(Exercise description): Find the string "Master" in the listing below and return each line it appears in.

※

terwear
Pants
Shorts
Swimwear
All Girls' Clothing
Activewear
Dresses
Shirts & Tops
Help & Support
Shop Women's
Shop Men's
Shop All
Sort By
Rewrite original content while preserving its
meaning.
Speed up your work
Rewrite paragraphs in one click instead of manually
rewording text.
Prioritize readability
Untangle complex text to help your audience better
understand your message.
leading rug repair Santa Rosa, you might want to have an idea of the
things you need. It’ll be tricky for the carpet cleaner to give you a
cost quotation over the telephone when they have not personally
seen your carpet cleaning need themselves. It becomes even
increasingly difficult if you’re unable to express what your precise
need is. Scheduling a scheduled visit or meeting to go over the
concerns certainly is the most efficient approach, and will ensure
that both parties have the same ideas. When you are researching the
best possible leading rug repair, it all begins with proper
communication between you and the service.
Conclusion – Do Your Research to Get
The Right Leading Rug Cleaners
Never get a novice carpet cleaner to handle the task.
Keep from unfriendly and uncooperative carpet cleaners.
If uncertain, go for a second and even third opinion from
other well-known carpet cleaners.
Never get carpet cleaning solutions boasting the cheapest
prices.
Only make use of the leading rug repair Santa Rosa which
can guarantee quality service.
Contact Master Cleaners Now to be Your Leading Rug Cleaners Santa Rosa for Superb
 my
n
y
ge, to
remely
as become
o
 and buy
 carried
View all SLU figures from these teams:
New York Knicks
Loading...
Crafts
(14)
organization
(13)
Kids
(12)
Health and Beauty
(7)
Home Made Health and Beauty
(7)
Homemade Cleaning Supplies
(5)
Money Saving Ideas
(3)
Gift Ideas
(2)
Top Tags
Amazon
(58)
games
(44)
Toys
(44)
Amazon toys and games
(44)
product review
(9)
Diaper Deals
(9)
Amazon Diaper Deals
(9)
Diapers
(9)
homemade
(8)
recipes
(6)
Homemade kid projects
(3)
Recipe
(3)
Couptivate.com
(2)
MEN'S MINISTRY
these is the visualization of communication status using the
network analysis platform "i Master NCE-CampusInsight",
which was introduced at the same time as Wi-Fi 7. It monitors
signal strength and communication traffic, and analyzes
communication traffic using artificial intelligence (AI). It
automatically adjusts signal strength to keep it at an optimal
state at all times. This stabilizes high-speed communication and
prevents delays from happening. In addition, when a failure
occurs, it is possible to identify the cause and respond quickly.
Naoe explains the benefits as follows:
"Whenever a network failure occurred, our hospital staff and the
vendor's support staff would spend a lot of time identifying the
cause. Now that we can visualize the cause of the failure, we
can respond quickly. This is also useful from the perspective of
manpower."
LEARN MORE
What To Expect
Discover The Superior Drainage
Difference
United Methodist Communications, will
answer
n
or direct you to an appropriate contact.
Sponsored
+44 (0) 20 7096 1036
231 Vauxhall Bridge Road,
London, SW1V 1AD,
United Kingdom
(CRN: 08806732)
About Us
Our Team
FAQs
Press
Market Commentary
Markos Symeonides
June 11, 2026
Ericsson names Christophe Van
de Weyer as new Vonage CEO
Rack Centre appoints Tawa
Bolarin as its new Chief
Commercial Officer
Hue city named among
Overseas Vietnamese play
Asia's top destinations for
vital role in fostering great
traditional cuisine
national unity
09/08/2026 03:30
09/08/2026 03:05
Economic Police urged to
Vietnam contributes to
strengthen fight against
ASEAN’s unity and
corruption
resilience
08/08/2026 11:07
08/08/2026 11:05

※

(Answer section):
Contact Master Cleaners Now to be Your Leading Rug Cleaners Santa Rosa for Superb
network analysis platform "i Master NCE-CampusInsight",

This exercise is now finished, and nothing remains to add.